JMP has the same issue. No reason not to try and fix both please.

m4b updated this revision to Diff 25347.May 8 2015, 10:57 AM
m4b retitled this revision from [llvm-mc] fix 64-bit mode call disassembly to ignore opcode size prefix to [llvm-mc] fix 64-bit mode call disassembly to ignore opcode size prefix.
m4b edited edge metadata.

fix for ignoring opcode prefixes for jmp 0xe9

Unfortunately all of the jcc instructions which use rel16 are broken as well; it doesn't seem very pretty to add a bunch of cases, but not sure what else to do without doing some refactoring or digging into other potential places to correctly disassemble these kinds of edge cases.

what do you think?

  • added n.s. -> not supported;
  • quick fix for jmp e9; using switch now, and e9 requires displacement and immediate explicitly set, xoring opsize alone will not suffice for correct disassembly;
  • jmp 0xe9 x86-64 unit tests added;
m4b updated this revision to Diff 25397.May 8 2015, 7:11 PM

Slightly more robust version, switching on all the relevant opcodes I could find for call/jmp/jcc.

Should probably do an audit of some sort to determine the extent of bad f64 subscript opcode table disassembly.

I'm still uncomfortable reassigning insn->immediateSize and insn->displacementSize in the getID() method, but not sure where else to do this.

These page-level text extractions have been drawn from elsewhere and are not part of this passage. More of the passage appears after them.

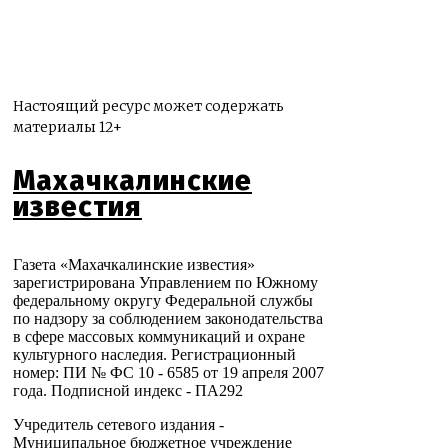
Настоящий ресурс может содержать
материалы 12+
Махачкалинские
известия
Газета «Махачкалинские известия»
зарегистрирована Управлением по Южному
федеральному округу Федеральной службы
по надзору за соблюдением законодательства
в сфере массовых коммуникаций и охране
культурного наследия. Регистрационный
номер: ПИ № ФС 10 - 6585 от 19 апреля 2007
года. Подписной индекс - ПА292
Учредитель сетевого издания -
Муниципальное бюджетное учреждение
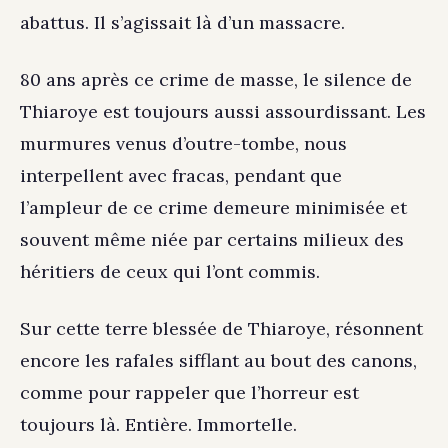
abattus. Il s’agissait là d’un massacre.
80 ans après ce crime de masse, le silence de
Thiaroye est toujours aussi assourdissant. Les
murmures venus d’outre-tombe, nous
interpellent avec fracas, pendant que
l’ampleur de ce crime demeure minimisée et
souvent même niée par certains milieux des
héritiers de ceux qui l’ont commis.
Sur cette terre blessée de Thiaroye, résonnent
encore les rafales sifflant au bout des canons,
comme pour rappeler que l’horreur est
toujours là. Entière. Immortelle.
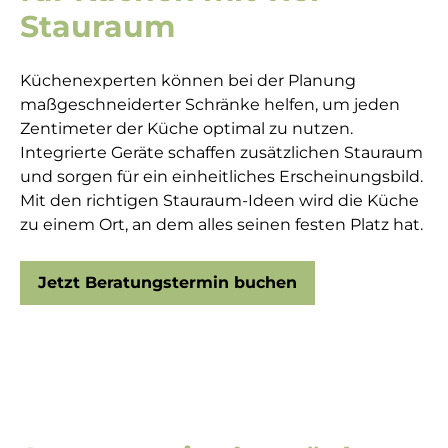
Stauraum
Küchenexperten können bei der Planung
maßgeschneiderter Schränke helfen, um jeden
Zentimeter der Küche optimal zu nutzen.
Integrierte Geräte schaffen zusätzlichen Stauraum
und sorgen für ein einheitliches Erscheinungsbild.
Mit den richtigen Stauraum-Ideen wird die Küche
zu einem Ort, an dem alles seinen festen Platz hat.
Jetzt Beratungstermin buchen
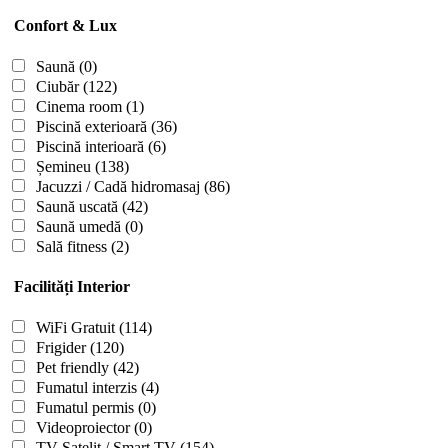
Confort & Lux
Saună
(0)
Ciubăr
(122)
Cinema room
(1)
Piscină exterioară
(36)
Piscină interioară
(6)
Șemineu
(138)
Jacuzzi / Cadă hidromasaj
(86)
Saună uscată
(42)
Saună umedă
(0)
Sală fitness
(2)
Facilități Interior
WiFi Gratuit
(114)
Frigider
(120)
Pet friendly
(42)
Fumatul interzis
(4)
Fumatul permis
(0)
Videoproiector
(0)
TV Satelit / Smart TV
(154)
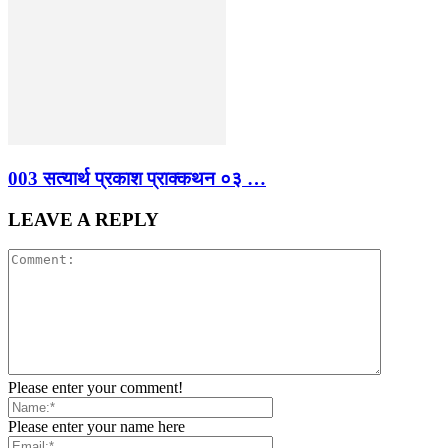
003 सत्यार्थ प्रकाश प्राक्कथन ०३ …
LEAVE A REPLY
Please enter your comment!
Please enter your name here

Removing the ATTR_OPSIZE does not affect jmp and jcc instructions unfortunately, as it does for call.

May need to fix this in the releavnt .td files or perhaps in the readImmediate() method at some point.

Added more unit tests, specifically for jzz cases with 0x66 prefix.

  • current revision switches on relevant call/jmp/jcc instructions, and avoids breaking lea, et. al.
  • added unit tests for jzz 0x66 cases and removed whitespace;
craig.topper added inline comments.
lib/Target/X86/Disassembler/X86DisassemblerDecoder.cpp
994 ↗(On Diff #25397)

Why no opcodeType check here? Can't this alias?

1013 ↗(On Diff #25397)

The indentation on this line is showing up funny in phabricator

m4b updated this revision to Diff 25399.May 8 2015, 9:02 PM

Now checking for ONEBYTE opcodeType for call and jump, as per comment; added some more unit tests and fixed indentation.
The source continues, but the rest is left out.